Military officials in Iraq and Washington disputed the report's findings, saying they represented only the "worst-case assessment" and that there would be no pullout of US troops from the city.
The assault on Fallujah, part of a bid to reclaim key rebel enclaves across the country ahead of January elections, has been the largest military operation in Iraq since the March 2003 invasion.
Despite attempts to bring the insurgency to heel before the polls, a statement posted on the website of a militant group Ansar al-Sunna on Thursday threatened to attack both candidates and voters in elections.
"We will target anyone who dares to stand in these elections because they will be considered apostates," said the statement, whose authenticity could not be independently verified.
As fighting winds down in Fallujah, Iraqi commandos backed by US troops were set to storm rebel strongholds in the main northern city of Mosul, where US-led forces are trying to clear insurgents who overran police stations last week.
Five Iraqi soldiers were wounded in a mortar attack in the west of the city, Lieutenant Ziad Framzi said.
The operations came as more deadly violence shook Iraq a day after at least 23 people were killed in unrest across the Sunni belt.
At least 17 Iraqis died in attacks around the country, including a suicide car bombing in Baghdad and roadside bombings north of the capital, police said.
Meanwhile, the United States became the latest nation to condemn the apparent murder of Margaret Hassan, the head of CARE International's Iraq operations who was seized by unknown attackers on October 19 while on her way to work.
"We strongly condemn the abduction and murder of this prominent humanitarian," White House spokesman Scott McClellan said in a statement. "Her death is a great loss to the Iraqi people and the world."
If her death is confirmed, she would be the first foreign female hostage known to have been murdered in Iraq, and the second British hostage.
Australian Prime Minister John Howard backed away from an earlier statement in parliament that the mutilated body of a woman found in Fallujah appeared to be that of Hassan.
He did say there was every indication that Hassan was the woman who appeared in a video received by Al-Jazeera Tuesday showing an armed man shooting a blindfolded woman in the head.
The body of a blonde woman with her legs and arms cut off and throat slit was found Sunday lying on a street in Fallujah.
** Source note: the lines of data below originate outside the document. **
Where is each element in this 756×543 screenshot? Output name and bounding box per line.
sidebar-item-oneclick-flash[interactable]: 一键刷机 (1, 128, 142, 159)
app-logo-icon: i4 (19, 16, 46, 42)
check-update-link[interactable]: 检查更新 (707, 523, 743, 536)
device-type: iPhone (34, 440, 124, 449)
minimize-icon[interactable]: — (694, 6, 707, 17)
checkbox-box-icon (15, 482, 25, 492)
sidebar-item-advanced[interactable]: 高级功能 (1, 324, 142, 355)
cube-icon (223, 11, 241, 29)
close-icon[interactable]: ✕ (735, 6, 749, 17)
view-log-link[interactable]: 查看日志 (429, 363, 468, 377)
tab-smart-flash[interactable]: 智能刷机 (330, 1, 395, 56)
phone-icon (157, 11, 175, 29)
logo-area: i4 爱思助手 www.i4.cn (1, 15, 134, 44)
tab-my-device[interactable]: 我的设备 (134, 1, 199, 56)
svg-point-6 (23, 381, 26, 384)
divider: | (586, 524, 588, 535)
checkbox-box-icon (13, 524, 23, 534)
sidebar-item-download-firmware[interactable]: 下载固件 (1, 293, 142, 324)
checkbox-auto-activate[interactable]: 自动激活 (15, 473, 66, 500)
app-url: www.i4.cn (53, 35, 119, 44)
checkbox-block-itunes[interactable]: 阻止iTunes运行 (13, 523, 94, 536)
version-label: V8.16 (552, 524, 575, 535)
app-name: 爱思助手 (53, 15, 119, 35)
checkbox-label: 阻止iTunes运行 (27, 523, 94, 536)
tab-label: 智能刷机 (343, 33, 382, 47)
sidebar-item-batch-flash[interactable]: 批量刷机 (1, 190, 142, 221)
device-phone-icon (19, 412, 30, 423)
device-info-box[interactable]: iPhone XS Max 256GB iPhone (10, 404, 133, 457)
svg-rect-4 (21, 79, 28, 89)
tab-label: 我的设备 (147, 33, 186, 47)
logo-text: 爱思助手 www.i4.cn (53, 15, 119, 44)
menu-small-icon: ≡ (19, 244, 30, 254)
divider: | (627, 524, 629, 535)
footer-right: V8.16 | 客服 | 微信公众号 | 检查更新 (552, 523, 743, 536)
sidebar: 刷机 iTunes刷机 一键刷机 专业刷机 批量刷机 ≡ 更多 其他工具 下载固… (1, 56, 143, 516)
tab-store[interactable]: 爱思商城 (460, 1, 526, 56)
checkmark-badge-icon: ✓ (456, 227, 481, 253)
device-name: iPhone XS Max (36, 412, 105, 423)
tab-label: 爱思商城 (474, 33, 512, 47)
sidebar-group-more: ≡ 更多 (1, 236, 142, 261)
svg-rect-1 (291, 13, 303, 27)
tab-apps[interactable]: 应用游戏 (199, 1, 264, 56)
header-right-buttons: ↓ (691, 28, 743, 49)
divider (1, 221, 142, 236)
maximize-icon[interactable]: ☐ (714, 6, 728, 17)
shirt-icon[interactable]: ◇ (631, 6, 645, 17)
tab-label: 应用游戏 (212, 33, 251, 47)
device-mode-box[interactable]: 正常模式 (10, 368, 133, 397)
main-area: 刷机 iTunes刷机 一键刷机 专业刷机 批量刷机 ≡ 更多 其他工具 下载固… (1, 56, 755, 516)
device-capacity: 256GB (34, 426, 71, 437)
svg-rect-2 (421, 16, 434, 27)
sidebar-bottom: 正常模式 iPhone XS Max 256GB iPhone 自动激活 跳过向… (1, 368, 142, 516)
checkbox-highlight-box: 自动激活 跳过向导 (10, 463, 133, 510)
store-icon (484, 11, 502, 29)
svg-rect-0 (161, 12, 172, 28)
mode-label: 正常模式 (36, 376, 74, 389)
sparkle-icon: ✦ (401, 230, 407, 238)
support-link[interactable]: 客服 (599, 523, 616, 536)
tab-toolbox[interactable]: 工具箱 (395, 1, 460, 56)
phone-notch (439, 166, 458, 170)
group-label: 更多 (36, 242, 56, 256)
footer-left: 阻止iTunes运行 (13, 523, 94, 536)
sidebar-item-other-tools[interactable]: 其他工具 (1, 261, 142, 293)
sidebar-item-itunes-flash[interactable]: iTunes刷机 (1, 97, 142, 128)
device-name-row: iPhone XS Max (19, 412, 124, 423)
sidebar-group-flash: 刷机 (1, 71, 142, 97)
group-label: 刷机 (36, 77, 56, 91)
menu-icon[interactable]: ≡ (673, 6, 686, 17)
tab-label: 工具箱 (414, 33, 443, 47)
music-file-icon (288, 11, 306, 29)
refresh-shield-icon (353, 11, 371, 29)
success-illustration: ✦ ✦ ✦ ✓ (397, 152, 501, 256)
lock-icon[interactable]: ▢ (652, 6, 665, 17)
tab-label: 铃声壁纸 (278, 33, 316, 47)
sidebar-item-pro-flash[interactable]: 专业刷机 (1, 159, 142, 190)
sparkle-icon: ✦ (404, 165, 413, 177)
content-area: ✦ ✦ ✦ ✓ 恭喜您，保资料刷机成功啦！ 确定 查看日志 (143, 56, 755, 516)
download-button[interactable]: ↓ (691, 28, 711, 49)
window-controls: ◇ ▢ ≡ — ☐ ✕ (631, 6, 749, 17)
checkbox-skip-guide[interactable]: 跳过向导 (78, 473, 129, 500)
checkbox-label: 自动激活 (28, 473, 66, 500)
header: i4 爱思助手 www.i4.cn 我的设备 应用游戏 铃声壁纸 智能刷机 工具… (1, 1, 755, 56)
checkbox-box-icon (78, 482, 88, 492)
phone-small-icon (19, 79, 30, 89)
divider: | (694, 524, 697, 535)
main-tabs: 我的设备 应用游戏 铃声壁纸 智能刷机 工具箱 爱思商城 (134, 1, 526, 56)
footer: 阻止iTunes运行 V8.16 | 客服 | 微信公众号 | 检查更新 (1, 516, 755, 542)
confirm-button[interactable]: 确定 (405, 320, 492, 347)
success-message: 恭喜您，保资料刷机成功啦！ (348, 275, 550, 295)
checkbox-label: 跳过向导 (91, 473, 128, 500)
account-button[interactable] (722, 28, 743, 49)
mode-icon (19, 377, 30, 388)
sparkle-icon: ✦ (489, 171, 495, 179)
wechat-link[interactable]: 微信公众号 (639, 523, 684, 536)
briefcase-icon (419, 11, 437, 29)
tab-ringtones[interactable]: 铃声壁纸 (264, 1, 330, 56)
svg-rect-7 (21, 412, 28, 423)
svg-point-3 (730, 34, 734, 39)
It has not been identified.
Meanwhile, Prime Minister Iyad Allawi voiced his concern to the US military after footage of a US marine killing a wounded Iraqi in a Fallujah mosque was broadcast world-wide.
The incident shocked Arab television audiences and the pictures dealt a fresh blow to the image of the US-led forces in Iraq. The marines said the man involved had been withdrawn from the battlefield pending the results of an investigation.
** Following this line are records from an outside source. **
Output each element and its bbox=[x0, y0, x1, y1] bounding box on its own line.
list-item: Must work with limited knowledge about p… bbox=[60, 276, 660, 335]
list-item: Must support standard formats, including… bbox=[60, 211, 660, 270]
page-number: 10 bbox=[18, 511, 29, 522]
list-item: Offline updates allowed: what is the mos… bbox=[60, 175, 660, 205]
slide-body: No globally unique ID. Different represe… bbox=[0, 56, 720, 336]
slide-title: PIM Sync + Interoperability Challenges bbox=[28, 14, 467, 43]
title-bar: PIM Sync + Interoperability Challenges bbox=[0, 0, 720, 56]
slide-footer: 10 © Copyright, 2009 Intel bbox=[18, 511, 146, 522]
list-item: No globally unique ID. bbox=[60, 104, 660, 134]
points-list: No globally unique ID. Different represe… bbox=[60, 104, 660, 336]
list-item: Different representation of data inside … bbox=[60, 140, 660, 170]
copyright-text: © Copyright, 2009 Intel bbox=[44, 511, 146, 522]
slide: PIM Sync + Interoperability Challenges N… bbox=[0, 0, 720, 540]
And differences between world powers over Iraq again moved into the spotlight at an Anglo-French summit.
French President Jacques Chirac arrived in Britain, with Iraq a sore point after the man who led European opposition to the US-led war said he was not convinced that the world had become safer since the downfall of Saddam Hussein.
"There's no doubt that there has been an increase in terrorism and one of the origins of that has been the situation in Iraq. I am not at all sure that one can say that the world is safer," said Chirac.
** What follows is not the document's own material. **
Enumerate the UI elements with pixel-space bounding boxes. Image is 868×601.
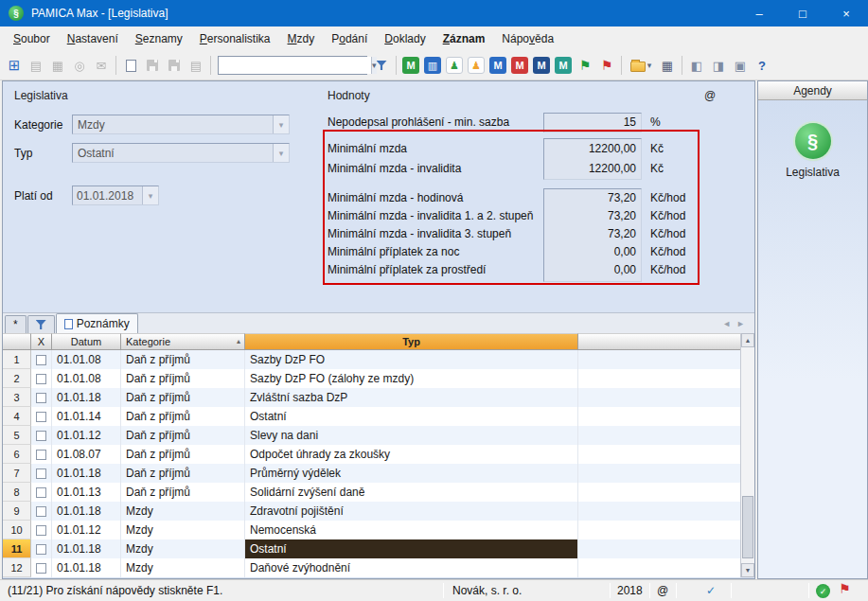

But Britain and France both want a "stable and democratic Iraq" despite their falling out over the war, British Prime Minister Tony Blair said after his talks with Chirac.
Iraq was also likely to emerge as a key issue at this weekend's Asia-Pacific Economic Co-operation (APEC) forum in Chile where US President George W. Bush, on his first trip abroad since winning re-election, will seek support for his policies.